Dün yazıma ‘İnsanlar var olduğu sürece ekonomi devam edecektir’ cümlesi ile başladım.
O cümle ile başlamamın nedeni, yazıda karamsar bir tabloyu sunarken, her şeyin de bitmeyeceğini belirtmek istediğimdendi.
Pazar günü yazıya çalışırken, kara bir günün bizi beklediğini görebiliyorduk. Ve o kara gün geldi de çattı.
Avrupa borsaları yüzde 10’a yakın değer kaybederken, biz görece daha sağlam kaldık.
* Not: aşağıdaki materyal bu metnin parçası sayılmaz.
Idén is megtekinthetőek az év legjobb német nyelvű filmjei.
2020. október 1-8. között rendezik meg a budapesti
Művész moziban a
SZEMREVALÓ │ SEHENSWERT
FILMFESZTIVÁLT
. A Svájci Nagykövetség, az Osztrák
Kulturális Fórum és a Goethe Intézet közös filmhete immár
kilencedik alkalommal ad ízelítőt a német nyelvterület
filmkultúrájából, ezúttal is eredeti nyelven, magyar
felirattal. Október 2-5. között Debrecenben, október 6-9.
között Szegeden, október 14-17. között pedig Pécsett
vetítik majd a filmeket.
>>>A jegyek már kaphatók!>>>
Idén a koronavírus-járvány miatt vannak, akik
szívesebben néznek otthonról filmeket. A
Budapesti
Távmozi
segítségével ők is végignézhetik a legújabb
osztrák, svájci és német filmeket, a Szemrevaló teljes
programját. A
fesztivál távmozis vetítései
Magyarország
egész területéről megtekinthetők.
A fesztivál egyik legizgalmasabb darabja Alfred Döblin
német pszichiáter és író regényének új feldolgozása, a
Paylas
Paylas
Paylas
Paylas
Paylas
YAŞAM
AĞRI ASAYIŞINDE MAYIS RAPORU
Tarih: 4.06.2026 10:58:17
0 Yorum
Ama büyük oynaklık aslında borsalardan ziyade petrol ve faizde yaşandı.
Bizi ilgilendiren Brent türü petrolün fiyatı yüzde 25 düşüşle 35 dolara geriledi. Sabah saatlerinde düşüş daha sert ve 31,1 dolar ekranlardaydı.
Sonra faizler...
ABD 10 yıllık faizler cuma günü 0,66’yı görmüş ama 0,75’ten kapatmıştı. Dün bu oranlar en düşük 0,31 ve bu yazıyı yazarken 0,43 işlem fiyatı vardı. Bir bakıma 0,66’dan 0,31’e düşüş yüzde 100’ün üzeri demekti.
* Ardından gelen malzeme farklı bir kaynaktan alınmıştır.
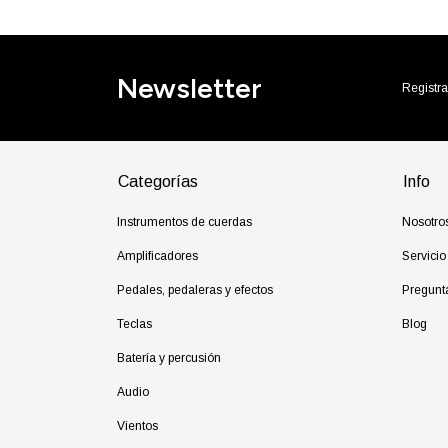
Newsletter
Registra
Categorías
Info
Instrumentos de cuerdas
Nosotro
Amplificadores
Servicio
Pedales, pedaleras y efectos
Pregunt
Teclas
Blog
Batería y percusión
Audio
Vientos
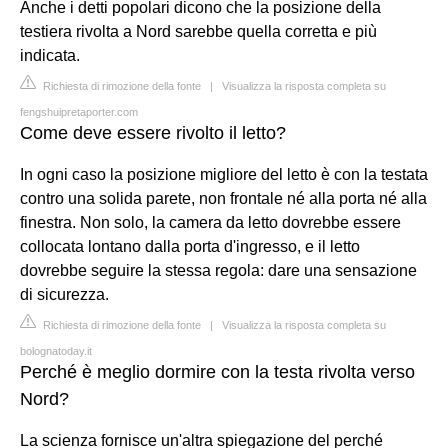
Anche i detti popolari dicono che la posizione della
testiera rivolta a Nord sarebbe quella corretta e più
indicata.
Richiesta di rimozione della fonte
|
Visualizza la risposta completa su
fengshuipretaporter.com
Come deve essere rivolto il letto?
In ogni caso la posizione migliore del letto è con la testata
contro una solida parete, non frontale né alla porta né alla
finestra. Non solo, la camera da letto dovrebbe essere
collocata lontano dalla porta d'ingresso, e il letto
dovrebbe seguire la stessa regola: dare una sensazione
di sicurezza.
Richiesta di rimozione della fonte
|
Visualizza la risposta completa su
bolognatoday.it
Perché è meglio dormire con la testa rivolta verso
Nord?
La scienza fornisce un'altra spiegazione del perché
Şunu belirtelim ama... ABD 10 yıllık tahvil faizi daha Ekim-Kasım 2019 tarihinde yüzde 3,25 seviyelerindeydi.
Trump düşük faiz istedi istedi ve nihayete erdi. Ama ABD ekonomisi zarar aldığından bu düşüş gerçekleşti.
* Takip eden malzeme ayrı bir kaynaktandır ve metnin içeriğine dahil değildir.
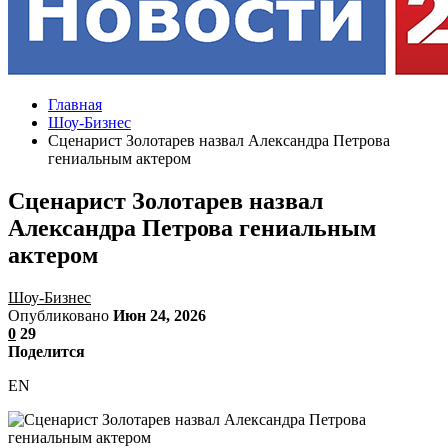
Главная
Шоу-Бизнес
Сценарист Золотарев назвал Александра Петрова
гениальным актером
Сценарист Золотарев назвал
Александра Петрова гениальным
актером
Шоу-Бизнес
Опубликовано
Июн 24, 2026
0
29
Поделится
EN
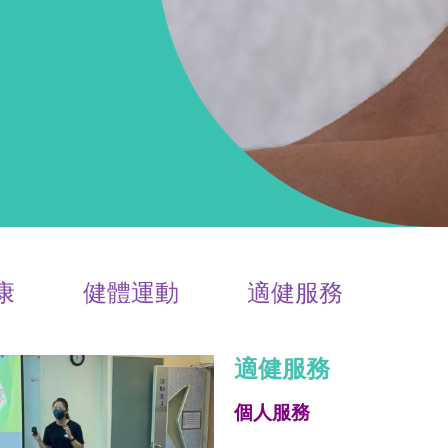
康
健體運動
適健服務
適健服務
個人服務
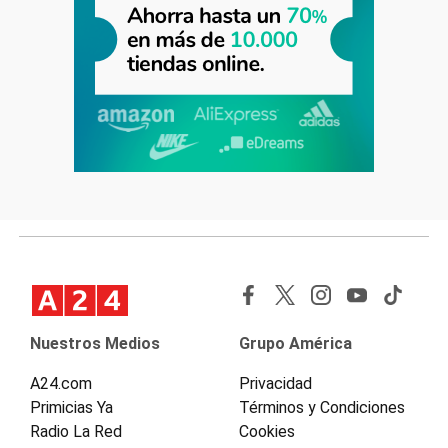
Nuestros Medios
Grupo América
A24.com
Privacidad
Primicias Ya
Términos y Condiciones
Radio La Red
Cookies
Aslında dünya ekonomisi ciddi bir zarar durumunda. Bir grip mikrobu bütün dünya ekonomisini alt-üst etti. Tabii böyle söyleniyor ama gerçek bu kadar basit değil; ya da tek nedene bağlı değil.
Mesela yaz ayları gelirken şiddetin azalması bekleniyor ama virüsün çıktığı ve yayıldığı tarihlerdeki kayıtsızlıktan eser yok. Bunu neden söylüyorum: Virüs başlamış ama kaç kişiye sorduysam kimse umursamamıştı.
Ülkemizde değil, dış piyasalarda sorduğumuzda bu cevap geliyordu. Zaten finansal veriler bu umursamazlığı o günlerde gösteriyordu.
Şimdi neden tepkiler bu kadar sert oldu?
Elbette tek sorun korona virüsü değil. O virüs sistemi sadece tetikledi. Yıkılmaya hazır bir sağlam olmayan bir yapı zaten vardı.
Ama buna rağmen durum gerçekten bu kadar kötü mü? En azından bizim için...
Dünya açısından şöyle bir soru soralım. Dünya borç batağında ve borçluluk oranları tarihi seviyede. İyi ama o zaman alacaklı kim?
Yani bir sistemde borç bu kadar yığıldı ise alacaklı da olmalıdır. (En büyük alacaklı merkez bankaları)
Bunu, sorunu hafifletmek için söylemiyorum. Bunu yaşanan krizin temelinin çok ağır olduğunu ama çözümünün de bu dünyada olduğunu ifade etmek için söylüyorum.
Zaten dün aşırı tepkili piyasa davranışından sonra akli selim bir durumun oluşmaya başlayacağını bekliyorum. Bu akli selim durumun borsalar açısından çok makul olacağı belki zordur. Çünkü oralarda oldukça şişirilmiş fiyatlar var. Ama genel piyasa şartlarında bir denge oluşması beklenebilir.
Bakınız petrol konusunda zaten ekstra durum var. Rusya-Suudi Arabistan OPEC içinde anlaşamadı. Ama ayrıca fosil yakıtlı araçlar zaten piyasadan çekilmek durumunda. Ülkeler bir bir tarih açıklıyor.
Asıl sorun faiz piyasasında. Faizi düşürmek mi çözüm, yoksa artırmak mı? Mesele şu ki, yıllardır üzerinde durduğumuz ana sorun gelir dağılımıdır. Umarız o tarafa, yani reel sorunlara yönelik bir çözüm modeli üzerinde ilerleme kaydedilir.
Bugünün belki de en tehlikeli tarafı şu olacaktır. Negatif faiz ile aşırı borçlanmanın daha da cazipleştirilmesi ve balonun yeniden şişirilmesi.
Umarım bu konuda da bir çözüm modeli üzerinde akıllar yürütülmeye başlanır. Mesela yatırım dışında faiz giderinin vergiden düşürülmesinin kaldırılması neden önerilmesin?
En kısa sürede piyasalara da aklın gelmesini umuyorum.